大企業を顧客に持つコンサルタントのNik Sureshが、自身が関わる大企業を覆うAI熱狂について、匿名の情報源から得た逸話を交えて論考を公開しました(2026年7月19日)。共通するのは、内容を理解しないままAIを推進する経営層の姿です。
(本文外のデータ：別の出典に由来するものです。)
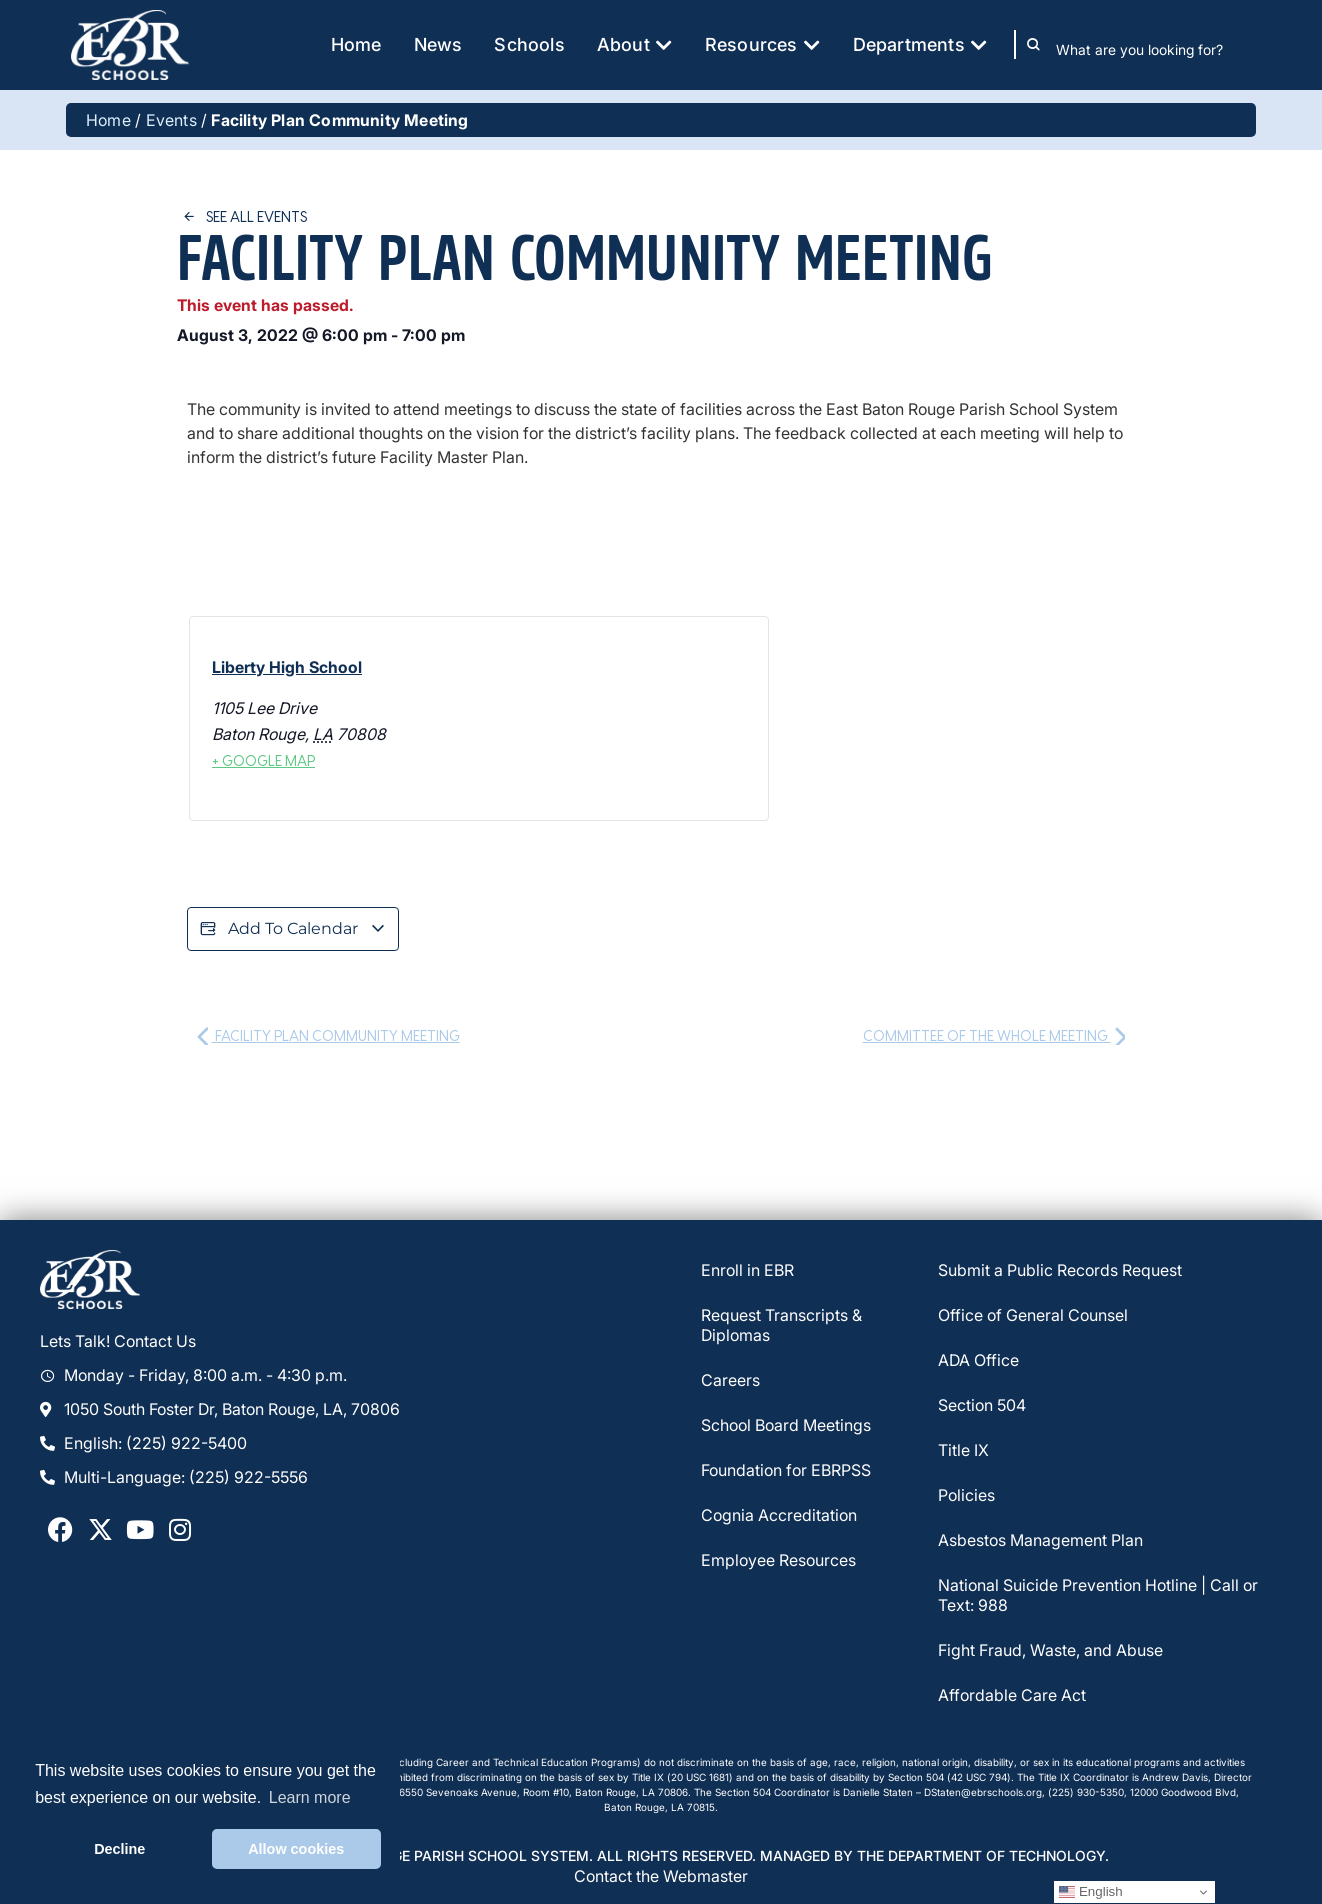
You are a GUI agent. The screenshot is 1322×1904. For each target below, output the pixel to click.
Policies (966, 1495)
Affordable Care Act (1012, 1695)
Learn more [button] (310, 1797)
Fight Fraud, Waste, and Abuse (1050, 1650)
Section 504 (982, 1405)
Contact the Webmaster (661, 1876)
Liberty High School (287, 667)
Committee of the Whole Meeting (994, 1035)
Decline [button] (119, 1849)
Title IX (963, 1450)
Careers (730, 1380)
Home (108, 120)
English (1090, 1892)
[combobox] (1153, 49)
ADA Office (978, 1360)
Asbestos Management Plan (1040, 1540)
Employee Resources (778, 1560)
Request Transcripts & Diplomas (781, 1325)
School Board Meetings (786, 1425)
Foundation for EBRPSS (786, 1470)
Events (171, 120)
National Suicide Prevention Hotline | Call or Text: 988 (1098, 1595)
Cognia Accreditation (779, 1515)
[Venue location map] (621, 719)
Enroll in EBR (747, 1270)
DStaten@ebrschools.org (983, 1792)
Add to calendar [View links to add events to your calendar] (293, 929)
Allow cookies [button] (296, 1849)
最も極端な例として彼が挙げるのは、年商20億ドル($2B)超の組織向けにAIを全面に据えた技術戦略を策定した直後の役員が、「ChatGPTもその他のAIツールも人生で一度も使ったことがない」と告白したケースです。戦略の中身を、実際に触れた経験ゼロのまま決めていたわけです。

現場で何が起きているか

熱狂は現場の行動もゆがめます。トークン利用量のリーダーボード(利用ランキング)を導入した企業のエンジニアは、自分の職を守るために「GoのリポジトリのコピーをチェックアウトしてAIにZigで全書き換えさせ、その間に自分は別の作業をする」と語ったといいます。生産性向上ではなく、利用実績の数字づくりが目的化しています。

なぜ止まらないのか

Sureshが引くもう一つの証言は、この熱狂が構造的に是正されにくい理由を示します。顧客側の役員が「100倍の生産性を達成した」といった非現実的な主張をしても、ベンダー側の役員はそれを否定しません。否定すれば顧客役員の信用を損ない、攻撃(あるいは異端)とみなされ、エンタープライズ契約の解約につながりかねないからです。組織の使命の中核でもない論点で顧客役員の信用を傷つけることは、「クビになる方法」だと表現されています。誰も皇帝が裸だと言えない構図です。

💼 事業会社視点:これは自社にどう効くか

日本企業にとっても他人事ではありません。「まずAIありき」でトップダウンの全社方針が下りてくる場面が増えていますが、意思決定者自身がツールを触っていなければ、Sureshの言う「20億ドル企業の未経験役員」と同じ穴に落ちます。特にSaaSベンダーや受託開発企業は、顧客役員の「100倍生産性」といった過大な期待に迎合しがちで、営業上その虚構を否定できない力学が働く点を自覚すべきです。短期の契約を守るために非現実的な前提に乗れば、後で成果が出ずに信頼を失います。経営者・事業責任者が今すべきは三つです。第一に、AI戦略を決める人間が最低限そのツールを自分で使うことを必須要件にする。第二に、トークン利用量のような代理指標をKPIにしないこと——リーダーボードは「職を守るための無駄書き換え」を誘発します。第三に、社内・取引先の生産性主張を額面で受けず、実測ベースで検証する仕組みを持つこと。熱狂の中で「効いていない」と言える体制こそが、事業防衛になります。